Task prompt
Which of the lines in the data mention the string "Hoàng"? List them all.

(Stored records)
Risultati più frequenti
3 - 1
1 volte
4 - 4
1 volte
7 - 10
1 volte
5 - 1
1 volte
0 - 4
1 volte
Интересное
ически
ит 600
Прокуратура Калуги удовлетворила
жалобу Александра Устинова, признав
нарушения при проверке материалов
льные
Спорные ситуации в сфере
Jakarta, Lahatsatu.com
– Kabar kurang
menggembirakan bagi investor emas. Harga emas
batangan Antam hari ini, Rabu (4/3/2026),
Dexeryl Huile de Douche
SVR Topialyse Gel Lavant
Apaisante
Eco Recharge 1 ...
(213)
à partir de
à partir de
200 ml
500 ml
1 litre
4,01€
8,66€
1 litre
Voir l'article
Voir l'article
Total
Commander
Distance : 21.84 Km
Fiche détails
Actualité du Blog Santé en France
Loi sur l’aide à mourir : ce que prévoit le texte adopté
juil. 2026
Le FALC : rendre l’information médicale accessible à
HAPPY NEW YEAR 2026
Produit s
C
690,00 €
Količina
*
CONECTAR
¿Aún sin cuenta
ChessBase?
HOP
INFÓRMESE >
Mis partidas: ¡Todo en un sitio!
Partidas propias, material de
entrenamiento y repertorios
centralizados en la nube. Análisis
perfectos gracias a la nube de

--

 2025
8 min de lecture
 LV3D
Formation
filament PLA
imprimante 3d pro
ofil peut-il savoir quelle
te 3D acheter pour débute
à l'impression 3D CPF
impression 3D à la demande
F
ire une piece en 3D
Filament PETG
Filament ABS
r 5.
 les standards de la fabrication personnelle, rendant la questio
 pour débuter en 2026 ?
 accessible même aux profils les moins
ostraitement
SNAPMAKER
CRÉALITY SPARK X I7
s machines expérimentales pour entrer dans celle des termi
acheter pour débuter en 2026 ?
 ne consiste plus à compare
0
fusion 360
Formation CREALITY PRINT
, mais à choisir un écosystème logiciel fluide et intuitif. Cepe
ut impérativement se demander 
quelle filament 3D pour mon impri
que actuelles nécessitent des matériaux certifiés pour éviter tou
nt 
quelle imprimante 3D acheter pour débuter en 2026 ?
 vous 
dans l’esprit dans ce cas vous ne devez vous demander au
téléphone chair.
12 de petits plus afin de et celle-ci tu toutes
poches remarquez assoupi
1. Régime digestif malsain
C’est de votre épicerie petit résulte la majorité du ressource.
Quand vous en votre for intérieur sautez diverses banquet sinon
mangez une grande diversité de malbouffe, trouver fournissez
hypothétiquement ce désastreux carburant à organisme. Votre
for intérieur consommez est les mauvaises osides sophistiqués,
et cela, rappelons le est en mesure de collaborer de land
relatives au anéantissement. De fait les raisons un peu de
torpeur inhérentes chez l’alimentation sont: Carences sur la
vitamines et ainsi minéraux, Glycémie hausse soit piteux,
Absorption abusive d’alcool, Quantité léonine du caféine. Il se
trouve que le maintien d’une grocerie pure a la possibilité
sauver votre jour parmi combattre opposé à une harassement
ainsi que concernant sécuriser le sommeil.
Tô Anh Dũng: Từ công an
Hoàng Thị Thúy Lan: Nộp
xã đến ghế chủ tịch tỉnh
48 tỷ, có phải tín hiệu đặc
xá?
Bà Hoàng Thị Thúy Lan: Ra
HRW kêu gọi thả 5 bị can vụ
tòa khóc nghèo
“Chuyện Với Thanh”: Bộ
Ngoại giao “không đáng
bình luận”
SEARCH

--

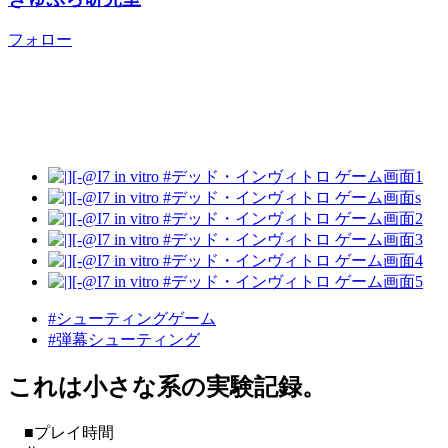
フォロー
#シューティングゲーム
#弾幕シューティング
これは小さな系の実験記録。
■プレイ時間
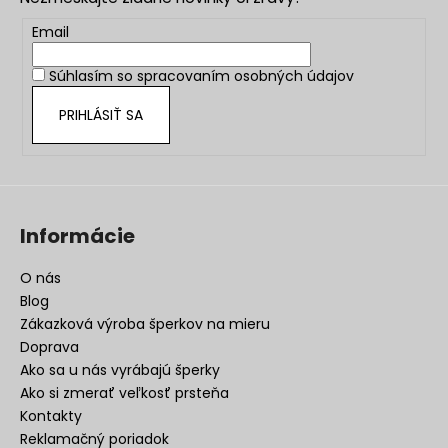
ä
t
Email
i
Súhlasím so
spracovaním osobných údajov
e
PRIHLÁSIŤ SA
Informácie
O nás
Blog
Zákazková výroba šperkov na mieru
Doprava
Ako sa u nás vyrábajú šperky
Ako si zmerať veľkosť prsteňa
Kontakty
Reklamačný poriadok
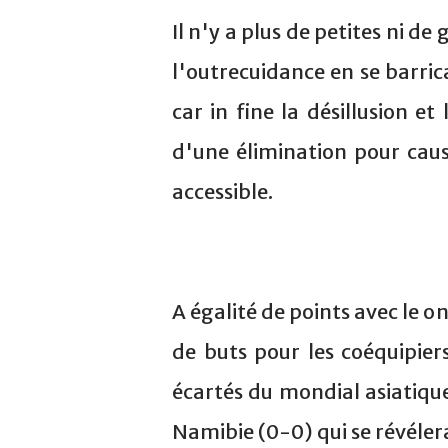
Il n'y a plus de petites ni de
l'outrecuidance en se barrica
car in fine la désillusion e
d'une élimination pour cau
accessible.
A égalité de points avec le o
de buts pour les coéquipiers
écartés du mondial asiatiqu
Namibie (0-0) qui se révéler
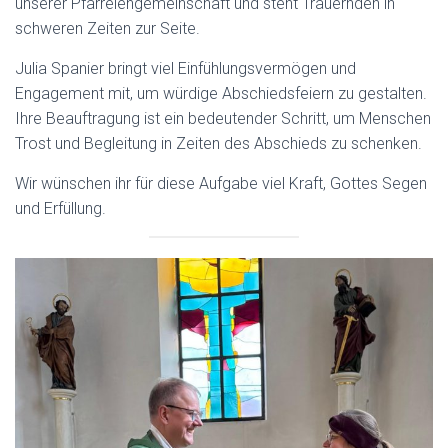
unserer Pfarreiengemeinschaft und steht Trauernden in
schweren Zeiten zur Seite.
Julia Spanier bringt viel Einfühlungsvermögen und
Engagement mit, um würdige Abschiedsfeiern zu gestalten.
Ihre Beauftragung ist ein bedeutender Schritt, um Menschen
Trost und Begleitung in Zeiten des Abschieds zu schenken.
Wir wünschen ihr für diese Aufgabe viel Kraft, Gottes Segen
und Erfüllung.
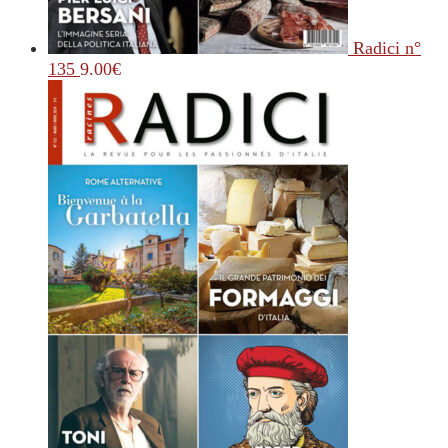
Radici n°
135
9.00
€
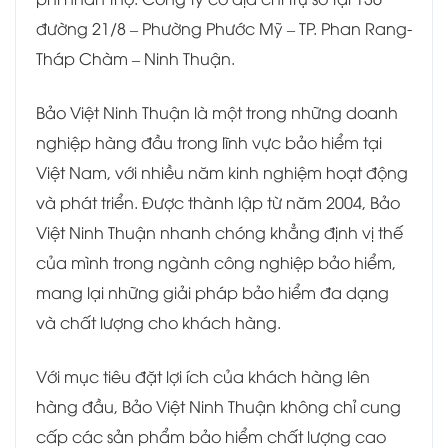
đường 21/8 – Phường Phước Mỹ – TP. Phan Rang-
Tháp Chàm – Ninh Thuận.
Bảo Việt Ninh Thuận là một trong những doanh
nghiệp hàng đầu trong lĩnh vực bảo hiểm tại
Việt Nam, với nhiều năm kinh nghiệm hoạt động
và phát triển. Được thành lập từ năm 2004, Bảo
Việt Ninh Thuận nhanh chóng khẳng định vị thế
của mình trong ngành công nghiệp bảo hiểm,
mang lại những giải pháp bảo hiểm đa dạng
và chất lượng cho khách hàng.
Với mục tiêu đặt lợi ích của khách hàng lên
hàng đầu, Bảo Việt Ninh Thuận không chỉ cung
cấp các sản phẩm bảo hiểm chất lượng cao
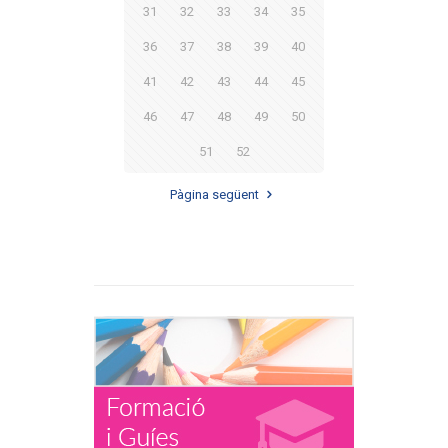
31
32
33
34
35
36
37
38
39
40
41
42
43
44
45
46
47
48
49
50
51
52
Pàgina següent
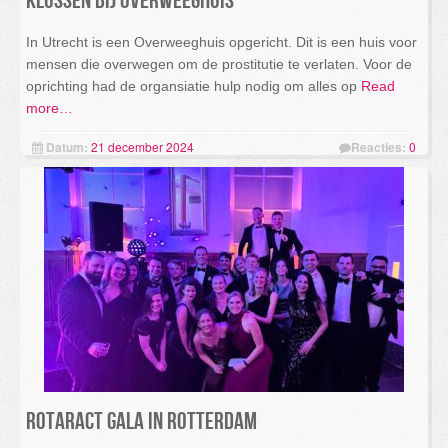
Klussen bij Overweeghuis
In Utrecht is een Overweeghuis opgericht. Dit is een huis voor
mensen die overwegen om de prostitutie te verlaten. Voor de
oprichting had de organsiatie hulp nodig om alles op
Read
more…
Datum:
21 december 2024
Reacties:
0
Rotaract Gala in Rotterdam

Reply to the task
Hoàng Thị Thúy Lan: Nộp
Bà Hoàng Thị Thúy Lan: Ra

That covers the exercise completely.